Trouble In Paradise
According to the principles of market-based education reform, there’s at least one large, urban public school district operating at max power: District of Columbia Public Schools.
For the past 2-3 years, DCPS has been a reformer’s paradise. The district has a new evaluation system (IMPACT), which it designed by itself. The system includes heavily-weighted value-added estimates (50 percent for teachers in tested grades/subjects), and the results of teachers’ evaluations are used every year to fire the teachers who receive the lowest evaluation ratings, or receive the second lowest score for two consecutive years. “Ineffective teachers” are being weeded out – no hearing, no due process, no nothing.

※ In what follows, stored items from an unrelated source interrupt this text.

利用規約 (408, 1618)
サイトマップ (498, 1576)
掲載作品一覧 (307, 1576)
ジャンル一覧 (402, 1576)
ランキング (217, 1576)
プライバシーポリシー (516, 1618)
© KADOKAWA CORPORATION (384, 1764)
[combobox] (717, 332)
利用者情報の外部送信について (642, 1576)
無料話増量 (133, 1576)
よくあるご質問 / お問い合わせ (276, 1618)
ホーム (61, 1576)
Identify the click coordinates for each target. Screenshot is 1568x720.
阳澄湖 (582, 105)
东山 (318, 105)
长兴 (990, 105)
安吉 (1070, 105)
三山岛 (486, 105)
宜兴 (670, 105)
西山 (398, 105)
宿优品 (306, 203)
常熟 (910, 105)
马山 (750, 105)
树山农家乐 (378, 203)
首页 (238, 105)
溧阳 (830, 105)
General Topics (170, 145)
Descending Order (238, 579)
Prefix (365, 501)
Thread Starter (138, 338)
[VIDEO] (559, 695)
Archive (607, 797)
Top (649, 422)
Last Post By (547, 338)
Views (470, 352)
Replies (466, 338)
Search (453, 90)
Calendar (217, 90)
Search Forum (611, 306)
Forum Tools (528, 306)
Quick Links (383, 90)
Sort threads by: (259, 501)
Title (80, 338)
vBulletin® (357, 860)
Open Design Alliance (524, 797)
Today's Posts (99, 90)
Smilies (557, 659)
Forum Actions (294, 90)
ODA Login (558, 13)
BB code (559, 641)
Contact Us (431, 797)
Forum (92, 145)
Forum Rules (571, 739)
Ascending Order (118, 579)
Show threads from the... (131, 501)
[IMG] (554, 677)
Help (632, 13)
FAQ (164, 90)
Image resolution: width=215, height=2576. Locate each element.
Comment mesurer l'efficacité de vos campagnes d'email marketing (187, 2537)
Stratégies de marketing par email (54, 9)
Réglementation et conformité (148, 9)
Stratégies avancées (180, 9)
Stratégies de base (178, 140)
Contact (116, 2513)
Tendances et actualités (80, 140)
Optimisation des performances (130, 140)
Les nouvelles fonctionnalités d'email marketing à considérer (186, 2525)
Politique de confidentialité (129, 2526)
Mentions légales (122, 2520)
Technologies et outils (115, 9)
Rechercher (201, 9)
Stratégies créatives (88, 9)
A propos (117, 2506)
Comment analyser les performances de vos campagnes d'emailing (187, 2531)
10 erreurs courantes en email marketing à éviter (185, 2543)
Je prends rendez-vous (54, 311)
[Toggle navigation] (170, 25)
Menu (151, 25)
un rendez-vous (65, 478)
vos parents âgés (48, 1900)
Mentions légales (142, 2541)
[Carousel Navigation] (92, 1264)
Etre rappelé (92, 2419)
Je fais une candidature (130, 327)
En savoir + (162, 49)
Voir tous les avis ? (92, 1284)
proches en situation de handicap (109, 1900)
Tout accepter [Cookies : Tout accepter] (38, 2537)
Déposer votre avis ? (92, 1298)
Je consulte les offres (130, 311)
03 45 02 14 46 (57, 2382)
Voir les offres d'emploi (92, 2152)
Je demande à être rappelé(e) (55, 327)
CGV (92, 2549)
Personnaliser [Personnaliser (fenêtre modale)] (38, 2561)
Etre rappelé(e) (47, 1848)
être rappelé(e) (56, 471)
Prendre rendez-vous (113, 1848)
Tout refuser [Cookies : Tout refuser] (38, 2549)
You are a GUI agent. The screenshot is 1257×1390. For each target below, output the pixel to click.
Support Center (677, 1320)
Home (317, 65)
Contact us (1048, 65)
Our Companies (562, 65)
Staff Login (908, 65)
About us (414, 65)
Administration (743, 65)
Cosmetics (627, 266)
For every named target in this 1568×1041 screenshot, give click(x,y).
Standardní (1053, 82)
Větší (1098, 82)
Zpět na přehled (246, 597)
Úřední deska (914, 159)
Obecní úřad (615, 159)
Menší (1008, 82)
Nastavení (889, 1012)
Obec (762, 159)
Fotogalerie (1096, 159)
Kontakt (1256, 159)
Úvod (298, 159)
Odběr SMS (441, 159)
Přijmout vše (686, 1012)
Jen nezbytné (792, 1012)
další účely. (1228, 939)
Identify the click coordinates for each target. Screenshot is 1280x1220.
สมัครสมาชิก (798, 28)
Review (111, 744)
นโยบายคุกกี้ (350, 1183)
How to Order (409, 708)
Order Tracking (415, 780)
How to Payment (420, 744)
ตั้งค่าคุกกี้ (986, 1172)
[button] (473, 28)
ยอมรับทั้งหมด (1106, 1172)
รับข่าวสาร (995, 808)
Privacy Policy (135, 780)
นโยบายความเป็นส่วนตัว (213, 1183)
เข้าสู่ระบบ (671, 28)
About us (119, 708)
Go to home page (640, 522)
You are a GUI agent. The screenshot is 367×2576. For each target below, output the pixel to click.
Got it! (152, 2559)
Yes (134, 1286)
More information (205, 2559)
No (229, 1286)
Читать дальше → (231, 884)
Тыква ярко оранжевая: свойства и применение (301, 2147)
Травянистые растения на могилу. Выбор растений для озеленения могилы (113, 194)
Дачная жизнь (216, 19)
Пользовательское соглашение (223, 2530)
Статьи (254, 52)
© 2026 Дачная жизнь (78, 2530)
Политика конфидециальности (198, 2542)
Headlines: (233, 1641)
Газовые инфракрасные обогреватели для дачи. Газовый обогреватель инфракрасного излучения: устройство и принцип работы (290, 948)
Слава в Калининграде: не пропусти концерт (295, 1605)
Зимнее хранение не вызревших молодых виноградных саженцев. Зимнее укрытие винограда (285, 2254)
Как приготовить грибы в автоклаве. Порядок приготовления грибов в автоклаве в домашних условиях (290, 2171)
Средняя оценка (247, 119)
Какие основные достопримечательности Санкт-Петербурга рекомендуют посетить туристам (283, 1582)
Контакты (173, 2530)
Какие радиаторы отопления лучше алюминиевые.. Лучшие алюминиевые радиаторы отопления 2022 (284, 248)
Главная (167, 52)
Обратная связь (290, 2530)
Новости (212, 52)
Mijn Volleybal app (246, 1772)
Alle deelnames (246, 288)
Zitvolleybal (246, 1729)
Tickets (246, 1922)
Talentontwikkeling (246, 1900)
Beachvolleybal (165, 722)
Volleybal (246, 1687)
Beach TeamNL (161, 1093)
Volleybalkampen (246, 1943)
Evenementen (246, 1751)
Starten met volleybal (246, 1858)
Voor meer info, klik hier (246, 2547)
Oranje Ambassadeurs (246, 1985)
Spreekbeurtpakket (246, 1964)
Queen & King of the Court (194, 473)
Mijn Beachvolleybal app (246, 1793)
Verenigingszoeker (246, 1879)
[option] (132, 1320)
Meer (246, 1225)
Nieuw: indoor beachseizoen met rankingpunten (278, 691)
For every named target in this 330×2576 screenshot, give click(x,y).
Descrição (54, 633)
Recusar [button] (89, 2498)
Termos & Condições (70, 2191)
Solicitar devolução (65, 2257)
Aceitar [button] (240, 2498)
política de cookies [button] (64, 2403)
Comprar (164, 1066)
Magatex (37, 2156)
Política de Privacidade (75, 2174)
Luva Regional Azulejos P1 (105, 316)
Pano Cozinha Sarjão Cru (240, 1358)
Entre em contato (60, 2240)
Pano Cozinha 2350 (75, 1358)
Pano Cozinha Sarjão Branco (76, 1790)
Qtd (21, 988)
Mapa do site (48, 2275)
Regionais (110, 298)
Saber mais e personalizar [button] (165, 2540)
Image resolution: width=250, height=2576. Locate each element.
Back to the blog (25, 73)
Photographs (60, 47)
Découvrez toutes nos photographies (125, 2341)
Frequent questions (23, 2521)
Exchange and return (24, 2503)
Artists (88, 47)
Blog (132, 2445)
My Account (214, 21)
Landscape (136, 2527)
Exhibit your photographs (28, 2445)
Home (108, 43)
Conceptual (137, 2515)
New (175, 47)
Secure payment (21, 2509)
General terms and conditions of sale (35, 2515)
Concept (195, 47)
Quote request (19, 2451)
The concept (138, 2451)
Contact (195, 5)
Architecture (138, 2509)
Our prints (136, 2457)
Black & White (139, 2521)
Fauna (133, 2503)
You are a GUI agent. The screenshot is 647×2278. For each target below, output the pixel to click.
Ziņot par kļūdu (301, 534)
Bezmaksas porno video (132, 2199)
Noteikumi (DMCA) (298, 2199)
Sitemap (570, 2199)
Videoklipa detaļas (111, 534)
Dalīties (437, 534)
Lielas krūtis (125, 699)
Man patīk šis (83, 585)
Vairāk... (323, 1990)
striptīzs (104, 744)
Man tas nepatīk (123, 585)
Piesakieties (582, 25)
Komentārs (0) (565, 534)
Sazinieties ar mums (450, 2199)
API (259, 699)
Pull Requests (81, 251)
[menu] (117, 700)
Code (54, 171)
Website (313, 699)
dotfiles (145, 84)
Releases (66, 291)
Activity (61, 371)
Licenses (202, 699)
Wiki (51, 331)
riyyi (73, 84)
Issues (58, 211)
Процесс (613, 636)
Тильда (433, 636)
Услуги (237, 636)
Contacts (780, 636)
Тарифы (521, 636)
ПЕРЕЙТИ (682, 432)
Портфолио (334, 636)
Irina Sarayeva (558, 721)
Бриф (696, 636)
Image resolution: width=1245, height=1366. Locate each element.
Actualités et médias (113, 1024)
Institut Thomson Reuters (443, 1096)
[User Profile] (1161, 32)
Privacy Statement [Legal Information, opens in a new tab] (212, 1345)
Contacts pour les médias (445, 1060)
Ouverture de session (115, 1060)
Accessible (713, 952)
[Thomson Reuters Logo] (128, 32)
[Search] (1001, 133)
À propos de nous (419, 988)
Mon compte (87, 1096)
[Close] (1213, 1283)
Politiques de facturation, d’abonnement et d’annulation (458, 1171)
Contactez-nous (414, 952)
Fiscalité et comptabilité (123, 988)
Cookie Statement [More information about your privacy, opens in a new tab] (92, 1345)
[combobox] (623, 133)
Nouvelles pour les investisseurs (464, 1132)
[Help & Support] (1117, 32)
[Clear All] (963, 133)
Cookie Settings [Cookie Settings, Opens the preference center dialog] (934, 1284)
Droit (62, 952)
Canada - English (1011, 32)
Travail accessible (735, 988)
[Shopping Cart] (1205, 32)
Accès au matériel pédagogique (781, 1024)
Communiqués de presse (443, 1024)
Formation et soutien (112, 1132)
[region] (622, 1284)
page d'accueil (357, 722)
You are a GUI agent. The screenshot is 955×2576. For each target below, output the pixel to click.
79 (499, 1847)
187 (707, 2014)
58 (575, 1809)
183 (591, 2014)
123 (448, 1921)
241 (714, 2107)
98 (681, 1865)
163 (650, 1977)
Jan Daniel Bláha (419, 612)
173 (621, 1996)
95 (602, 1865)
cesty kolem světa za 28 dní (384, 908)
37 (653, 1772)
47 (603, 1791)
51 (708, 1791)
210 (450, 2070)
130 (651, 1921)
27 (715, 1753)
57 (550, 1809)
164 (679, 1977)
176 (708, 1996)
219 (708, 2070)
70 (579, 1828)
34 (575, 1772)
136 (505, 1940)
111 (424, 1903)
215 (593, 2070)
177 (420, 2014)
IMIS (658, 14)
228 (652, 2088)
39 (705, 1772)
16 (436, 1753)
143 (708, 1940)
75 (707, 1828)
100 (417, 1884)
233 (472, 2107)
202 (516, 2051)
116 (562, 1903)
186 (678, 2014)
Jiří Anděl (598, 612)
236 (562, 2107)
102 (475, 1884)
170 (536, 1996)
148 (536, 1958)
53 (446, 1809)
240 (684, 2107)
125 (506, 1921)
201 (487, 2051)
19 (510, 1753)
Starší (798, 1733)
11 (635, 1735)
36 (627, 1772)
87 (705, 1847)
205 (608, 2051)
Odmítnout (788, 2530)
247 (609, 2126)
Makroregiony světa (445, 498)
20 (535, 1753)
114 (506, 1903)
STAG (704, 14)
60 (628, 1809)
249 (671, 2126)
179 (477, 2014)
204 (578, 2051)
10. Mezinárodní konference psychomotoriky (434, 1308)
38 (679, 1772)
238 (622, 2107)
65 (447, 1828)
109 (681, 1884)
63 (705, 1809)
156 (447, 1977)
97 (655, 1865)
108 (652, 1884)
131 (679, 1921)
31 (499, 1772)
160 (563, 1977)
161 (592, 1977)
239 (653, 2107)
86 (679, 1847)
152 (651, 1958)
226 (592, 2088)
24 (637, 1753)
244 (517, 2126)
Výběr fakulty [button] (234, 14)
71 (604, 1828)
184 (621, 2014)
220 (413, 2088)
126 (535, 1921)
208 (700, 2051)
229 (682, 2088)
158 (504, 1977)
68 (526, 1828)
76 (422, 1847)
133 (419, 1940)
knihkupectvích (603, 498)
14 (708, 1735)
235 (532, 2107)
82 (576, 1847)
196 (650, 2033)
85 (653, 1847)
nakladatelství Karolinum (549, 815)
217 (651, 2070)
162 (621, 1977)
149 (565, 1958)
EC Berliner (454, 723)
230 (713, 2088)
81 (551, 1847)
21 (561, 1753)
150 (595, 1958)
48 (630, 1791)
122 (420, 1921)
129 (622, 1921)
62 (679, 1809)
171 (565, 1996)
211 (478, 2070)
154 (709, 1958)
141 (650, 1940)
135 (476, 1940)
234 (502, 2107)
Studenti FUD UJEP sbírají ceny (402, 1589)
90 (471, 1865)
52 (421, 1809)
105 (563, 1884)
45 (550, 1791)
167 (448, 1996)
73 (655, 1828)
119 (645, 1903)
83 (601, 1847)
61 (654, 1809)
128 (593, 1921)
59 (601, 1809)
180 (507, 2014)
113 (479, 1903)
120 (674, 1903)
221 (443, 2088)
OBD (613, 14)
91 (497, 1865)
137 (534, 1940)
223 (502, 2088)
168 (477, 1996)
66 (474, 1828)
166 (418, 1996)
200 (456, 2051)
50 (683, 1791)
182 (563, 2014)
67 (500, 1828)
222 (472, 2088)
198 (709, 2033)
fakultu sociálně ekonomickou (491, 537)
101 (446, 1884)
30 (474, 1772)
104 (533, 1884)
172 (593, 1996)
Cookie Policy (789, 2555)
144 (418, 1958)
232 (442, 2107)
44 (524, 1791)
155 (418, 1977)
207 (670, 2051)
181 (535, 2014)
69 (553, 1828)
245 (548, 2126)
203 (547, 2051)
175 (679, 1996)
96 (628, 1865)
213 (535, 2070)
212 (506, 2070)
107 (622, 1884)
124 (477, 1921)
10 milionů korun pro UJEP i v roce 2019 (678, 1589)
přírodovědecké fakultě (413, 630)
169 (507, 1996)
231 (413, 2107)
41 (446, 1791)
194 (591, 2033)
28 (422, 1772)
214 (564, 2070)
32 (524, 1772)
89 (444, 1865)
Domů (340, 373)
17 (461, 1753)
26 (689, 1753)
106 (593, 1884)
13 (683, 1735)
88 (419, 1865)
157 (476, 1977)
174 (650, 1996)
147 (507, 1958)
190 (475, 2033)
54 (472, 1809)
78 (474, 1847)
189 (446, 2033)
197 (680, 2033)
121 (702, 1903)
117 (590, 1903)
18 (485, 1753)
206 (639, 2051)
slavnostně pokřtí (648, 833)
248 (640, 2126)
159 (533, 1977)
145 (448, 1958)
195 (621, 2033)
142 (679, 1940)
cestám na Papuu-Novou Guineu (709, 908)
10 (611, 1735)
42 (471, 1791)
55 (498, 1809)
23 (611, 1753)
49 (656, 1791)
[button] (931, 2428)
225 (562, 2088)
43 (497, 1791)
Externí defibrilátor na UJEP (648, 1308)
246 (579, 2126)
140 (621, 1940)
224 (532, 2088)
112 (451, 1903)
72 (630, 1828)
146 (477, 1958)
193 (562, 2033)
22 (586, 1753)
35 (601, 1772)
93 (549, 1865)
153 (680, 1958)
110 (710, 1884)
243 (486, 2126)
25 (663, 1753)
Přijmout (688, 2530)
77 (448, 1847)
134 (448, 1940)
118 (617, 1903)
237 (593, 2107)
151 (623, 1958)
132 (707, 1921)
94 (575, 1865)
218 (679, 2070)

Furthermore, these evaluation scores are also used to award performance bonuses, and very large ones at that – up to $25,000. This should, so the logic goes, be attracting high-achieving people to DCPS, and keeping them around after they arrive. And, finally, as a result of many years of growth, the city has among the largest charter school sectors in the nation, with almost half of public school student attending charters. Theoretically, this competition should be upping the game of all schools, charter and regular public alike.
Basically, almost everything that market-based reformers think needs to happen has been the reality in DCPS for the past 2-3 years. And the staff has been transformed too. The majority of principals, and a huge proportion of teachers, were hired during the tenure of either Michelle Rhee or her successor, Kaya Henderson.
The district should be in overdrive right about now. Is it?